Antonio family-led property developer Century Properties Group (CPG) booked P141.89 million in first quarter attributable net profit, down by 39.5 percent year-on-year due to the slowdown in real estate development and leasing revenues.
Including earnings attributable to noncontrolling interest, CPG’s comprehensive income amounted to P204.59 million, 29.5 percent lower from the same period last year, based on the company’s regulatory filing.
CPG posted consolidated revenues of P2 billion, down by 26 percent from last year due to the impact of government restrictions amid a prolonged COVID-19 pandemic. The multiple lockdowns caused a slowdown in sales, collections and construction activities for the company’s in-city vertical projects.
First quarter real estate sales revenues fell by 28.5 percent year-on-year to P1.79 billion, while leasing revenues also declined by 5.7 percent year-on-year to P189.46 million.
Property management fees, however, increased by 6.5 percent year-on-year to P93.11 million.

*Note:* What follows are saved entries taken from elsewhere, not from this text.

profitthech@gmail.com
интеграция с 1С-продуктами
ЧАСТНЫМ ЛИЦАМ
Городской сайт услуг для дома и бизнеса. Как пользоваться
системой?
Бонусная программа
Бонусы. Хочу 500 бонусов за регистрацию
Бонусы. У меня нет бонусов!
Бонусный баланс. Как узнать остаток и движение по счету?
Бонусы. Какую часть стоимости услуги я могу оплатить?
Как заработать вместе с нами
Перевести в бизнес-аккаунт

But CPG had been quick to institute measures to cushion the negative impact of the pandemic, said chief financial officer Ponciano Carreon Jr. This is by prioritizing business efforts and funding areas that will drive resiliency and benefit the group overall, he added.

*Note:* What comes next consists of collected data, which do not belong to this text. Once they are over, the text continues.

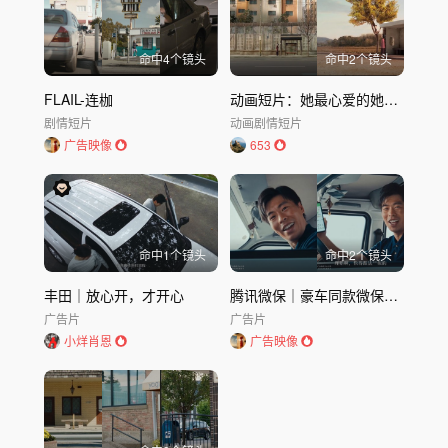
命中
4
个镜头
命中
2
个镜头
FLAIL-连枷
动画短片：她最心爱的她被他抢走了
剧情短片
动画
剧情短片
广告映像
653
命中
1
个镜头
命中
2
个镜头
丰田｜放心开，才开心
腾讯微保｜豪车同款微保车险
广告片
广告片
小烊肖恩
广告映像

The company also imposed belt-tightening measures. Operating expenses declined by 22 percent year-on-year to P165 million from the same period last year. The focus of CPG remains on “keeping a healthy balance sheet, increasing liquidity and comprehensive debt management,” the disclosure said.
CPG’s affordable housing business through PHirst Park Homes, a joint venture with Mitsubishi Corp., contributed P156 million or 76 percent of CPG’s total profit in the first quarter. This segment delivered a 68-percent increase in earnings contribution compared to last year.